L’altro elemento cruciale di questa stagione fu la ricerca di una funzione nazionale per un
partito che non aveva il consenso e i mezzi dei suoi omologhi europei. La socialdemocrazia non rinunciò alla sua tradizionale visione laica delle istituzioni che ispirò la dura contrapposizione al voto cattocomunista sull’art. 7 della Costituzione. Fu però attraverso il
riformismo degasperiano che il Psli poté definire un ruolo nel sistema politico italiano. La
pianificazione dell’intervento pubblico fu segnata da Roberto Tremelloni, l’intellettuale e
politico socialdemocratico più attivo ed influente nel primo ventennio repubblicano, tra
i principali teorici protagonisti dell’attuazione del piano Marshall in Italia.
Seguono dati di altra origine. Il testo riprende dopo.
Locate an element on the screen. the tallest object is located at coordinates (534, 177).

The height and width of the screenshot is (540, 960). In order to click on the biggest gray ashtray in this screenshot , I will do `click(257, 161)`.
Uno sguardo
particolare è rivolto da Donno alla presenza dei socialdemocratici nel governo, un altro
impegno caratterizzato da rotture e divisioni. Nonostante questo il Psli non rinunciò alla
scelta occidentale e, pur con difficoltà e divisioni, continuò la collaborazione governativa sostenendone i punti cruciali: la liberalizzazione degli scambi e la riforma agraria, la
riorganizzazione dell’intervento pubblico e la costruzione dei primi pilastri del welfare
italiano, prendendo poi decisa posizione a favore della politica europeista e, come per la
guerra di Corea, sempre decisamente a fianco delle democrazie occidentali.